3. Use the formula for Newton's Method to find the next approximation:
x1 = x0 - (f(x0) / f'(x0))
4. Iterate further by using the same formula, substituting x1 as x0 in the formula:
x2 = x1 - (f(x1) / f'(x1))
5. Repeat this process until the successive iterations agree to six decimal places. In other words, keep calculating xn+1 using xn until the difference between xn+1 and xn is less than or equal to 0.000001 (which is 1e-6, representing six decimal places of precision).
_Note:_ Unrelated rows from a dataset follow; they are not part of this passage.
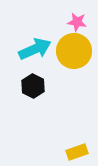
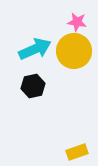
black hexagon: rotated 20 degrees clockwise
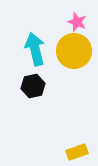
pink star: rotated 12 degrees clockwise
cyan arrow: rotated 80 degrees counterclockwise
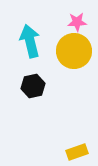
pink star: rotated 24 degrees counterclockwise
cyan arrow: moved 5 px left, 8 px up
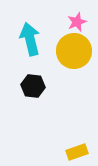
pink star: rotated 18 degrees counterclockwise
cyan arrow: moved 2 px up
black hexagon: rotated 20 degrees clockwise
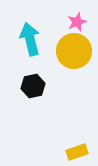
black hexagon: rotated 20 degrees counterclockwise
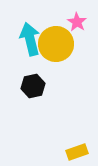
pink star: rotated 18 degrees counterclockwise
yellow circle: moved 18 px left, 7 px up
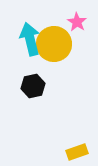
yellow circle: moved 2 px left
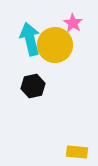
pink star: moved 4 px left, 1 px down
yellow circle: moved 1 px right, 1 px down
yellow rectangle: rotated 25 degrees clockwise
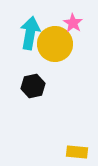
cyan arrow: moved 6 px up; rotated 24 degrees clockwise
yellow circle: moved 1 px up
Now, let's perform the calculation:
Iteration 1:
x1 = x0 - (f(x0) / f'(x0))
x1 = 2 - ((2^5) - 20) / (5(2^4))
x1 = 2 - (-4) / 80
x1 = 2 + 0.05
x1 = 2.05
Iteration 2:
x2 = x1 - (f(x1) / f'(x1))
x2 = 2.05 - ((2.05^5) - 20) / (5(2.05^4))
x2 = 2.05 - (-0.1606) / 82.01
x2 = 2.05 + 0.001955
x2 = 2.051955
Iteration 3:
x3 = x2 - (f(x2) / f'(x2))
x3 = 2.051955 - ((2.051955^5) - 20) / (5(2.051955^4))
x3 = 2.051955 - (-0.0000032) / 82.31436
x3 = 2.051955 + 0.0000000391
x3 = 2.0519550391
Iteration 4:
x4 = x3 - (f(x3) / f'(x3))
x4 = 2.0519550391 - ((2.0519550391^5) - 20) / (5(2.0519550391^4))
x4 = 2.0519550391 - (0.0000000000027) / 82.80189706
x4 = 2.0519550391 + 0.000000000000033
x4 = 2.051955039133
Iteration 5:
x5 = x4 - (f(x4) / f'(x4))
x5 = 2.051955039133 - ((2.051955039133^5) - 20) / (5(2.051955039133^4))
x5 = 2.051955039133 - (0.0000000000000000009) / 83.186602
x5 = 2.051955039133 + 0.00000000000000000001
x5 = 2.051955039133
As you can see, in iteration 5, the value of x5 is the same as x4 to six decimal places. Therefore, the value 2.051955 approximates the positive root of the function (x^5) - 20 using Newton's Method.